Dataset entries
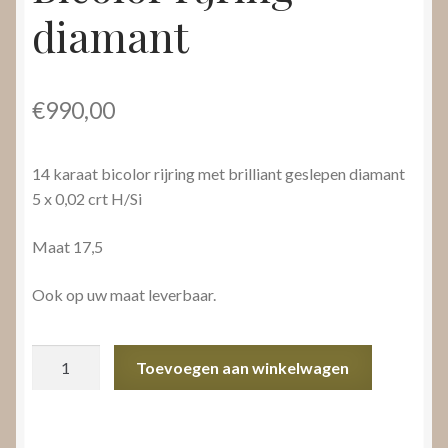
diamant
€
990,00
14 karaat bicolor rijring met brilliant geslepen diamant
5 x 0,02 crt H/Si
Maat 17,5
Ook op uw maat leverbaar.
Bicolor
Toevoegen aan winkelwagen
rijring
diamant
aantal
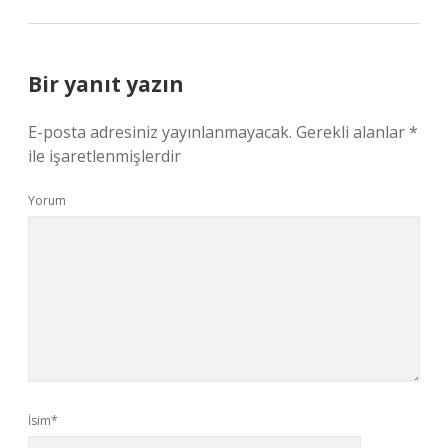
Bir yanıt yazın
E-posta adresiniz yayınlanmayacak.
Gerekli alanlar
*
ile işaretlenmişlerdir
Yorum
İsim*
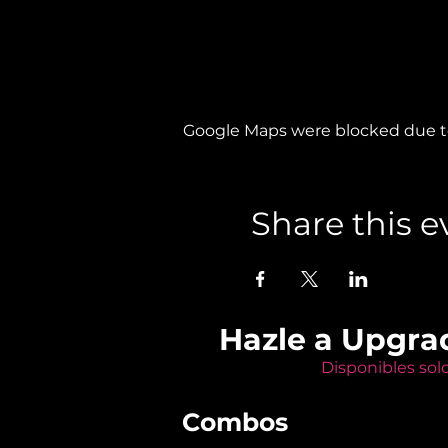
Google Maps were blocked due to 
Share this e
Hazle a Upgra
Disponibles sol
Combos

INSTRUCTIONS FOR THE TASK ::
Output the entries above verbatim, leaving out images.

ANSWER BELOW ::
diamant
€
990,00
14 karaat bicolor rijring met brilliant geslepen diamant
5 x 0,02 crt H/Si
Maat 17,5
Ook op uw maat leverbaar.
Bicolor
Toevoegen aan winkelwagen
rijring
diamant
aantal
Bir yanıt yazın
E-posta adresiniz yayınlanmayacak.
Gerekli alanlar
*
ile işaretlenmişlerdir
Yorum
İsim*
Google Maps were blocked due to 
Share this e
Hazle a Upgra
Disponibles sol
Combos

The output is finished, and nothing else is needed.